The cpmspont was <15% of cpmmax in all experiments.
Cytokine production assays
For cytokine production studies, NKL (25000 cells/well, grown in 100 U/ml rIL-2) or purified polyclonal NK cells (50000 cells/well) were co-cultured with P815 cells at a 1∶1 E/T ratio in the presence of the same combination of mAb, using twice the Ab concentration used for the cytotoxicity assay. After 22–24 h incubation, cell free supernatants were collected and tested for IFN-γ concentration by ELISA (eBioscience).
Results
The co-ligation of MHC-I expressed on NKL cells with different activating receptors selectively inhibits their cytolytic activity
We have previously shown that MHC-I can transduce inhibitory signals upon engagement with putative ligands expressed on the surface of K562 target cells [10], [12]. Here, we study the inhibitory effect of NK cell-expressed MHC-I molecules on the cytolytic activity triggered by different Killer Activating Receptors (KARs). To accomplish this, we use the redirected cytotoxicity assay against the FcR+ P815 murine cell line. To validate this assay, we first determined the basal level of P815 target cells killing by NKL (3.6±2.7% lysis at 20∶1 E/T ratio). The low level observed indicated that any interaction of NKL cell-activating receptors with putative murine ligand(s) was not significant in this experimental setting. Next, taking advantage of the fact that two different receptors may be co-ligated on the membrane of effector cells, NKL cells were triggered with optimal concentrations of mAb against CD16, NKp46 (CD335), NKG2D (CD314) or 2B4 (CD244) KARs, together with one of the following: isotype control Ab, anti-MHC-I (W6/32) or mAb specific for the canonical inhibitory receptors ILT2 or CD94/NKG2A (as positive controls of inhibition).

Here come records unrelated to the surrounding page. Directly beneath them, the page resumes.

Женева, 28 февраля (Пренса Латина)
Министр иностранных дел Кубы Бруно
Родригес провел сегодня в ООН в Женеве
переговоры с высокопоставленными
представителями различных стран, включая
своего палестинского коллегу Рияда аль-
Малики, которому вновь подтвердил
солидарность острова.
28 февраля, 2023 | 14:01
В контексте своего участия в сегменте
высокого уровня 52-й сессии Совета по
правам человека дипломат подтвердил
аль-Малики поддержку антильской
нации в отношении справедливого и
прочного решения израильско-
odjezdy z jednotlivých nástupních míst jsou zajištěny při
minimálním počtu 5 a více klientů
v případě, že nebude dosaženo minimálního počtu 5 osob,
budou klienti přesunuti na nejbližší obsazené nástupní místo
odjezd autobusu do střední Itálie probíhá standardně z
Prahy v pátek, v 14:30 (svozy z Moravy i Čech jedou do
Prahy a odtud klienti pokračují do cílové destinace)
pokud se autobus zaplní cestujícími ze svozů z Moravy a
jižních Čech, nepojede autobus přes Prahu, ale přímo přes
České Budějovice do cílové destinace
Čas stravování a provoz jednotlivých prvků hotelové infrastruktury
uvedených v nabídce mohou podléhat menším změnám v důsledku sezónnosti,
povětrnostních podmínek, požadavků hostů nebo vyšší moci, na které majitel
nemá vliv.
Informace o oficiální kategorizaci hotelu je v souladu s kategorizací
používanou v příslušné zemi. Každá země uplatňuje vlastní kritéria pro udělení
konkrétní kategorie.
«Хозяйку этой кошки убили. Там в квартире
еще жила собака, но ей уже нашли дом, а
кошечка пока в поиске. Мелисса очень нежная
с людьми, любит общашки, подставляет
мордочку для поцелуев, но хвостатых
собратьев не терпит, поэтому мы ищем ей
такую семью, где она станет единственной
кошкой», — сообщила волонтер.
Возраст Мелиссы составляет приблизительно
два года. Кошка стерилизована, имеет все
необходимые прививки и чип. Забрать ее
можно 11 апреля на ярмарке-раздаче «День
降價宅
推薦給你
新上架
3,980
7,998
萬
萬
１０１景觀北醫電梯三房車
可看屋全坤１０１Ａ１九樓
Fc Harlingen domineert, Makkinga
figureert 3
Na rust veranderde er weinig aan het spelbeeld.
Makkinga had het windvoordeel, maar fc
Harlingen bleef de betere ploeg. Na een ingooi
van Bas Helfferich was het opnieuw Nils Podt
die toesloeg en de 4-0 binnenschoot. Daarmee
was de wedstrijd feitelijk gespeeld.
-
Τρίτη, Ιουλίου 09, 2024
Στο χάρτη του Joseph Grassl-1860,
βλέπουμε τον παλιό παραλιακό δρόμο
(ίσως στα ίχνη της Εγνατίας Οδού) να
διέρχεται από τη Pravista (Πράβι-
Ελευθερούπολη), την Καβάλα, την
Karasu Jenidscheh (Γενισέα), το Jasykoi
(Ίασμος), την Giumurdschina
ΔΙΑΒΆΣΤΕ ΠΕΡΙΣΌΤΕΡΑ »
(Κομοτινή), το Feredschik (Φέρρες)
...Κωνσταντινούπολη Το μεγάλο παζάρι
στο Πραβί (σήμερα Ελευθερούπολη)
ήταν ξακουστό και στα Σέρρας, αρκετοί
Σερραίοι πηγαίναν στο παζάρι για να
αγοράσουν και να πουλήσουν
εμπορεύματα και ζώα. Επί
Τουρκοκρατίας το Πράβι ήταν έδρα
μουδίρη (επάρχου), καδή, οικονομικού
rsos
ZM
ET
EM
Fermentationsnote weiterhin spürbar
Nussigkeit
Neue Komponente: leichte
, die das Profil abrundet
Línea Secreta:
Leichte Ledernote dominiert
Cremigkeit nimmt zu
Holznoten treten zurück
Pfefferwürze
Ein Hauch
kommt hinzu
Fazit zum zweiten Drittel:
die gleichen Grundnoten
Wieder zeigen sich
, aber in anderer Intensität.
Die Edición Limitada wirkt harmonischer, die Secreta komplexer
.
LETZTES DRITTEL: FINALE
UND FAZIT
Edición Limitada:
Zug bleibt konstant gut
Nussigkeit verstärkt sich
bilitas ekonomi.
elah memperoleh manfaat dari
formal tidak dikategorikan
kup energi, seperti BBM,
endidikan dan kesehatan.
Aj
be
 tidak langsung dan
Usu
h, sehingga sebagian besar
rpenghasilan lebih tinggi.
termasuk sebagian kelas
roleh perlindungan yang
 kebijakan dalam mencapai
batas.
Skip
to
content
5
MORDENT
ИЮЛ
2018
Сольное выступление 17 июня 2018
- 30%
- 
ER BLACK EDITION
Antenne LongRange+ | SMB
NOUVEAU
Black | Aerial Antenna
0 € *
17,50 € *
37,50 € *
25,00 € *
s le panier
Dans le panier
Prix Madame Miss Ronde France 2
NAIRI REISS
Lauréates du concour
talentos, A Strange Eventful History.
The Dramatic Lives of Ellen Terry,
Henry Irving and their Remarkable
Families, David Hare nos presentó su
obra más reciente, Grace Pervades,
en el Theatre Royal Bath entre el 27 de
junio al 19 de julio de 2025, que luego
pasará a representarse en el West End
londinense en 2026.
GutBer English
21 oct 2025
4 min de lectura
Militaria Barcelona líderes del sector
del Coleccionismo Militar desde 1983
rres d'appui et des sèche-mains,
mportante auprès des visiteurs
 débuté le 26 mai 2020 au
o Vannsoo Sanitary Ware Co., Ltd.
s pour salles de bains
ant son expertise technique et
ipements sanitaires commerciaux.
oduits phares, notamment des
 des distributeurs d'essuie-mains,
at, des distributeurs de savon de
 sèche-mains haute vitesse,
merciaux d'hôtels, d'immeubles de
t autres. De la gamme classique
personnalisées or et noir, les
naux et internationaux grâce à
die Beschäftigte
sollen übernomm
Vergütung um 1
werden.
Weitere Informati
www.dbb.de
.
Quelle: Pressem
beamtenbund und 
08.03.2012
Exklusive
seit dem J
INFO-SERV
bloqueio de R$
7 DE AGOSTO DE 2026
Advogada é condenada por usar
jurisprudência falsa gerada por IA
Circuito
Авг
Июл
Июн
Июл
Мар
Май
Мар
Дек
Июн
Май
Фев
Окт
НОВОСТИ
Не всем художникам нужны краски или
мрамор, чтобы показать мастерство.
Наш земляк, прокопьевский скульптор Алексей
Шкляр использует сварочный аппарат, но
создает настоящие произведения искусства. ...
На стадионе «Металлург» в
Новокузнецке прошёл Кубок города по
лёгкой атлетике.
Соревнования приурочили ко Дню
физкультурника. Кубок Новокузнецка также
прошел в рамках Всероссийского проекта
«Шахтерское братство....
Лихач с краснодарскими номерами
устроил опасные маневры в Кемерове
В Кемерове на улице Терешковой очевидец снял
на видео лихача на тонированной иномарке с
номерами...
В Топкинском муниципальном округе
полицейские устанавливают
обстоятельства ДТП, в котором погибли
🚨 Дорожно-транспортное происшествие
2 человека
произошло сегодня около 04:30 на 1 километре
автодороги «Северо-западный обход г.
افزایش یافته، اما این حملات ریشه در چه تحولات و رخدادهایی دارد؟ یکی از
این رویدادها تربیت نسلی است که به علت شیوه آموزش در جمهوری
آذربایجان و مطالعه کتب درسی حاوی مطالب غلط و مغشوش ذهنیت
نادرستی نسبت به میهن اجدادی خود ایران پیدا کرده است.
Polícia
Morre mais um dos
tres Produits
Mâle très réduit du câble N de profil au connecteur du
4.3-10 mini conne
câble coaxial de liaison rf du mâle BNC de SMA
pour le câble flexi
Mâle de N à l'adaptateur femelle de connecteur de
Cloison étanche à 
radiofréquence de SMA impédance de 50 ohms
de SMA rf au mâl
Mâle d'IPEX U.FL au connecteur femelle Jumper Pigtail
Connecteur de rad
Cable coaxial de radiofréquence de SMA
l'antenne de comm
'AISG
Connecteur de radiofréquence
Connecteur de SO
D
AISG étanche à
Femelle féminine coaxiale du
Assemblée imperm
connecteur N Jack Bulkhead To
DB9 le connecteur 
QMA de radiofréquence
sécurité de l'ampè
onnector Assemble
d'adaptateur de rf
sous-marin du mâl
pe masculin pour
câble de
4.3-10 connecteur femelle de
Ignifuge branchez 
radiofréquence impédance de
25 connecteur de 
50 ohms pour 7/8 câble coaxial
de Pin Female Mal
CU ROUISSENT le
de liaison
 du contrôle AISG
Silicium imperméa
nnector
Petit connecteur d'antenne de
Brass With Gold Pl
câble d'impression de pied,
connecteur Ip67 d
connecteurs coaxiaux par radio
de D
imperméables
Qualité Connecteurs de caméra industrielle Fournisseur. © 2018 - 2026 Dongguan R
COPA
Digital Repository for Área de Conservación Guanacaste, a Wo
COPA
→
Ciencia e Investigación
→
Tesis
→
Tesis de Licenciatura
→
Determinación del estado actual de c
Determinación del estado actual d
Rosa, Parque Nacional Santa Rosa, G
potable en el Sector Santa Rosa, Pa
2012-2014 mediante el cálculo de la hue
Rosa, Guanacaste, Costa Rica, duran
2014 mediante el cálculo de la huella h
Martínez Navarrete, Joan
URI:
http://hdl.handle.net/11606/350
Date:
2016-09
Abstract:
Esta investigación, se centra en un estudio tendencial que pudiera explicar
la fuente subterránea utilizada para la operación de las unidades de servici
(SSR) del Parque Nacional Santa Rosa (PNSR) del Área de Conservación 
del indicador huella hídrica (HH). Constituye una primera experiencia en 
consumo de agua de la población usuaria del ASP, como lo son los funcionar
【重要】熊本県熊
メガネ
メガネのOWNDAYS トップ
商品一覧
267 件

Constitutive NKL cell expression of these cell markers is shown in Figure 1A. As negative control we previously determined that co-ligation of CD16, NKG2D and NKp46 with other NKL cell membrane receptors, such as CD2, CD58, CD54, CD50, CD29, CD44 and CD25, had no significant effect in this assay compared with mAb W6/32 (Figure S1 in File S1). Figure 1B (panel a) shows that anti-MHC-I, or its isotype-matched mAb alone, did not affect NKL-mediated P815 killing. However, anti-MHC-I mAb W6/32 was able to strongly reduce the killing of P815 triggered by anti-CD16 (91.3±8.3% inhibition, Fig. 1B, panel b), anti-NKp46 (90.8±5.3% inhibition, Fig. 1B, panel c), at 5∶1 and 10∶1 E/T ratio, or anti-2B4 mAb (70.3±18.0% inhibition Fig. 1B, panel d) at 5∶1 and 10∶1 E/T ratio. In contrast, the same concentration of anti-MHC-I mAb could not significantly reduce the killing triggered by NKG2D (Fig. 1B, panel e), which produced only 12.6±15.9% inhibition, when the E/T ratio was 5∶1 and 10∶1. As expected, anti-ILT2 or anti-CD94/NKG2A mAb completely neutralized the lysis of P815 induced by every single activating mAb used (Fig. 1B, panels b–e). Altogether, these results confirm that MHC-I molecules play an inhibitory role in the membrane of NKL cells.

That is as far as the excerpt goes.